This visual is from a great post by Katie Martin titled, “Creating a Learning Orientation Versus a Performance Orientation“:
Two things here that are quite powerful. In my 2010 post, “What Makes a Master Teacher“, I talk about the difference between “Learning Goals” and “Performance Goals”, and list that criteria for a “master teacher”:
6. Focuses on learning goals as opposed to performance goals – Reading “Drive” by Dan Pink, he talks about the difference between performance and learning goals. A performance goal would be similar to having students wanting to receive an “A” in french where a learning goal would be a student wanting to become fluent in the language. Many students are smart enough that they know how to meet the objectives of a rubric and still not grow much in their learning. A master teacher sets the goals based on learning not on receiving a grade. This type of assessment is not about understanding what a students knows and reporting on it, but it is a tool used for learning.
These questions that Katie shares are perfect for this type of learning.
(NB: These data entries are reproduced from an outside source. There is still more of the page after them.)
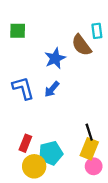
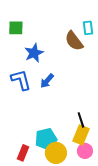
blue star: (55, 58) -> (34, 53), moved
red rectangle: (25, 143) -> (23, 153), moved
yellow circle: (34, 166) -> (56, 153), moved

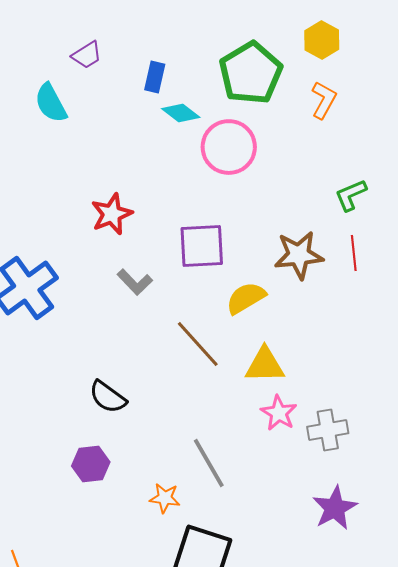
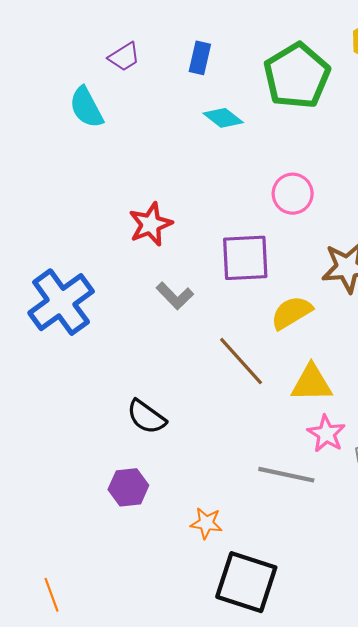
blue rectangle: (155, 77) -> (200, 58), moved
pink circle: (229, 147) -> (293, 194), moved, size x0.7
gray line: (209, 463) -> (286, 475), moved, turned -48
The other aspect here is the shift from compliance to engagement to empowerment. A key word to know if a student is “empowered” is that they have ownership over their own learning. In the “performance orientation” questions, everything is focused on what I have to do for someone else, where the “learning orientation” questions are about individual growth and development. It is a total shift in focus and ownership on the growth moving forward.
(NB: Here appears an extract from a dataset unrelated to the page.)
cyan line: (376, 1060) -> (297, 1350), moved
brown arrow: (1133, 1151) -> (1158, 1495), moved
Katie’s question, “Is there another way to solve this problem?”, reminded me of something I recently read on Will Richardson’s blog:
“Schools place an overwhelming emphasis on teaching children to solve problems correctly, not creatively.” “Schools place an overwhelming emphasis on teaching children to solve problems correctly, not creatively.
How much creativity could there possibly be when we deem one answer or way, as the only correct path?
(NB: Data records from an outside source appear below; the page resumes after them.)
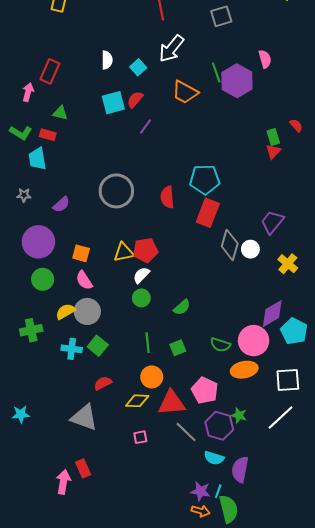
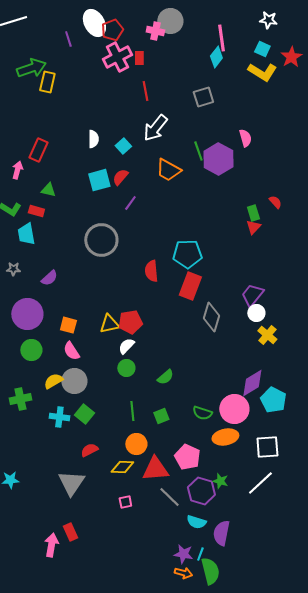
gray circle: (116, 191) -> (101, 240), moved
white circle: (250, 249) -> (256, 313), moved
gray triangle: (84, 417) -> (71, 483), turned 44

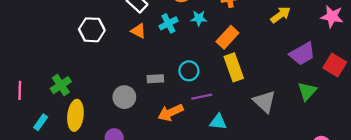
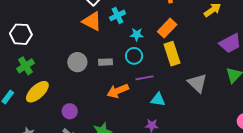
cyan star: (199, 18) -> (137, 34), moved
white hexagon: (92, 30) -> (21, 34), moved
orange triangle: (138, 31) -> (92, 21), size x1.5
gray circle: (124, 97) -> (77, 62), moved
yellow ellipse: (75, 115) -> (37, 92), turned 40

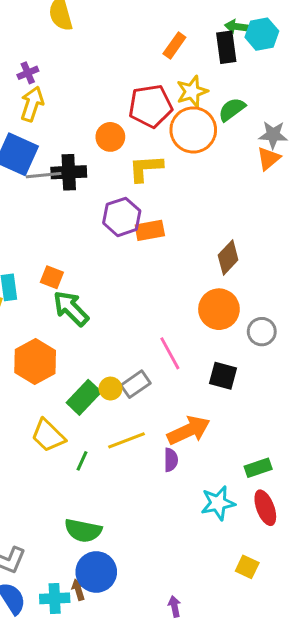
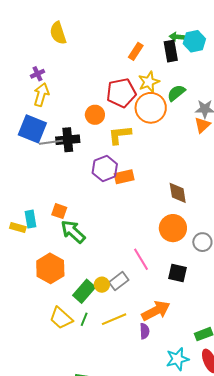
brown diamond: (228, 257) -> (178, 193), turned -50
green line: (82, 461) -> (84, 319), moved

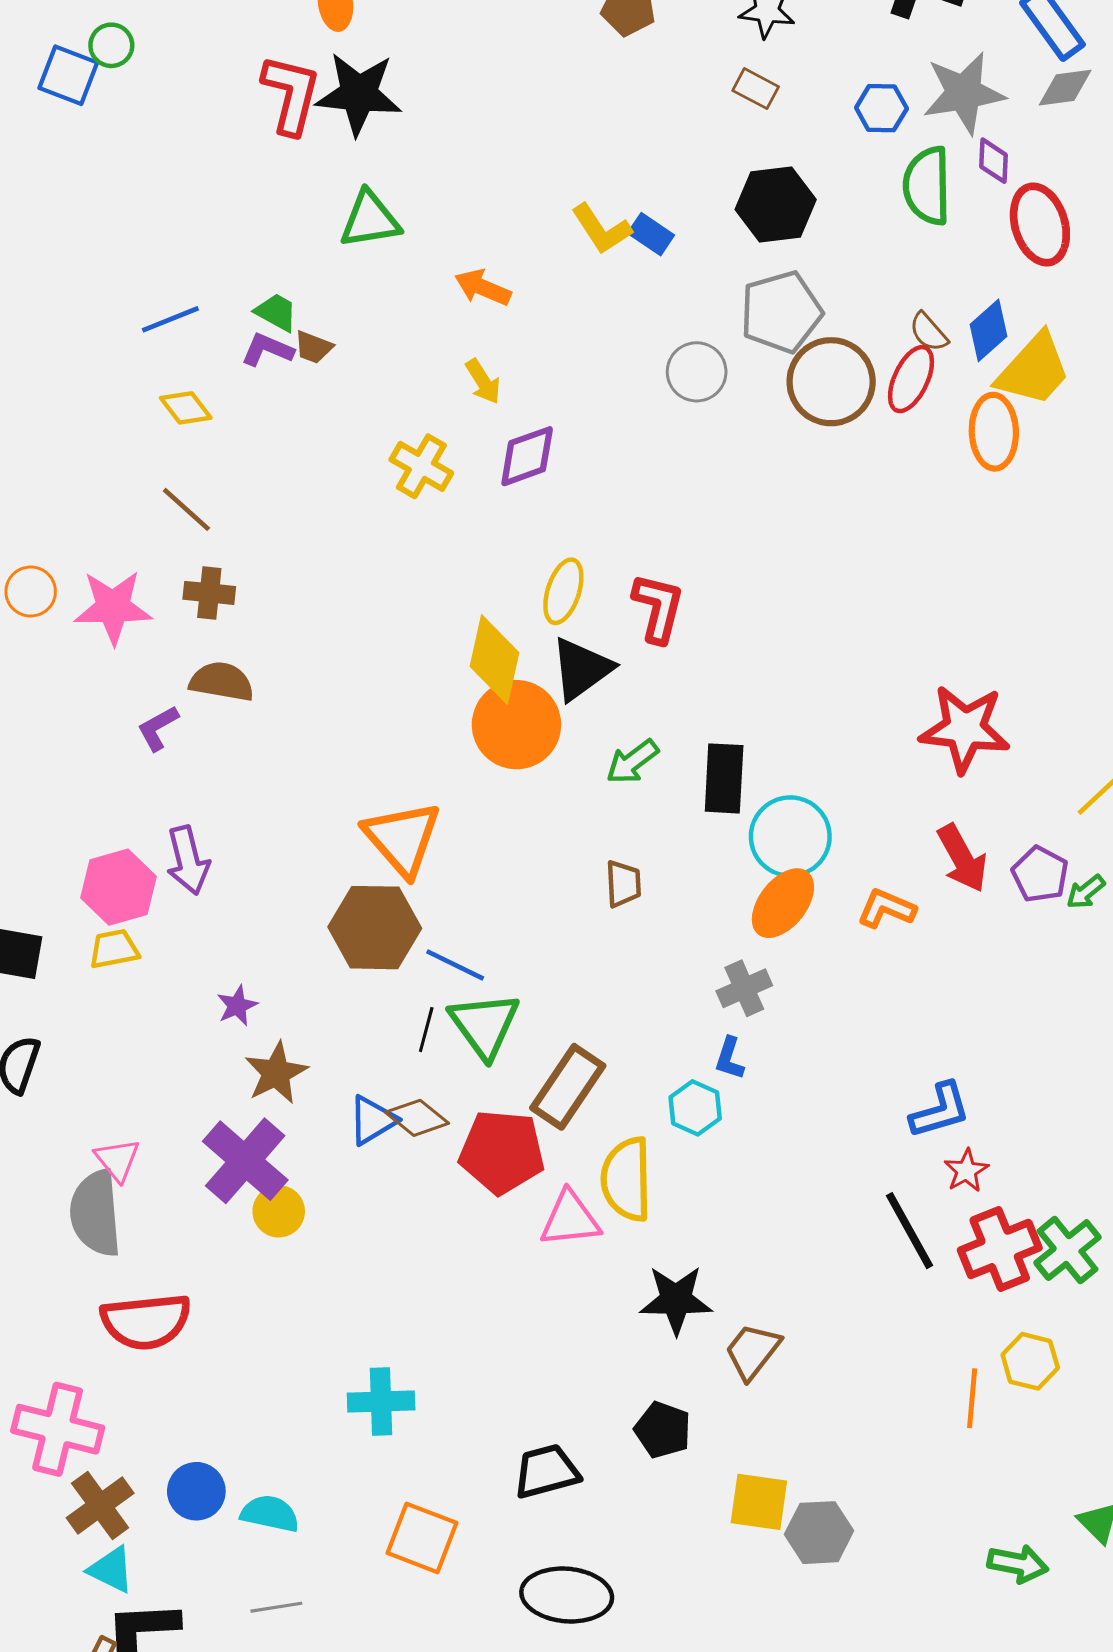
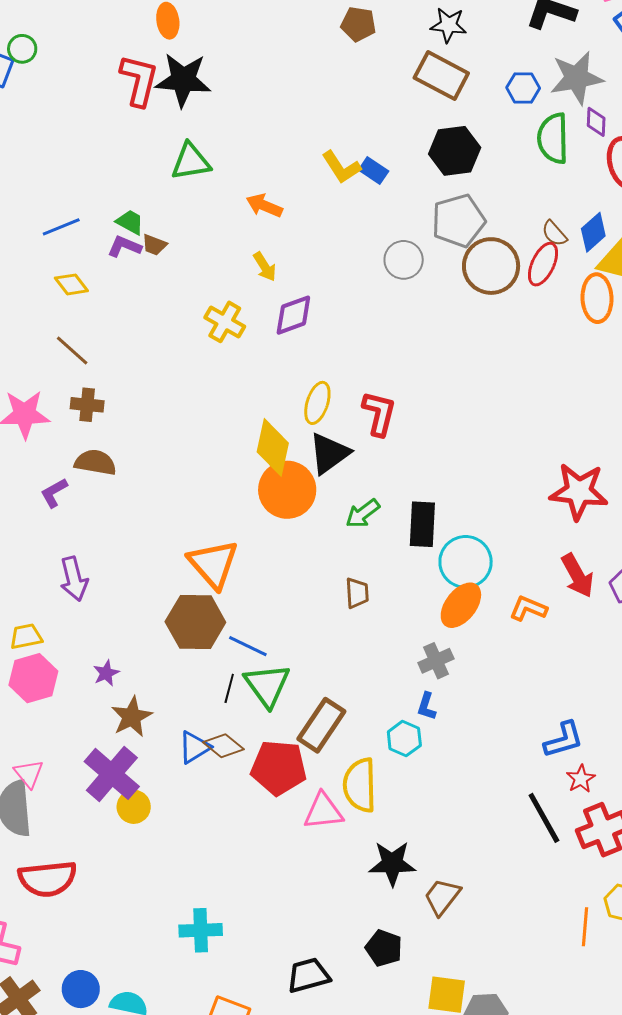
brown rectangle: (756, 89) -> (441, 75), size x1.8
pink hexagon: (119, 887) -> (33, 678), moved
Let’s be honest…there is still a major part of the world that wants people to be just compliant. But people that are developed as self-starters and learn to develop themselves when no one is watching, is a shift that needs to happen in our world, no matter if you work for someone, or yourself. The second set of questions are much harder to get students toward, especially if they have been “conditioned” in schools, but when did anyone ever say being a great educator was easy?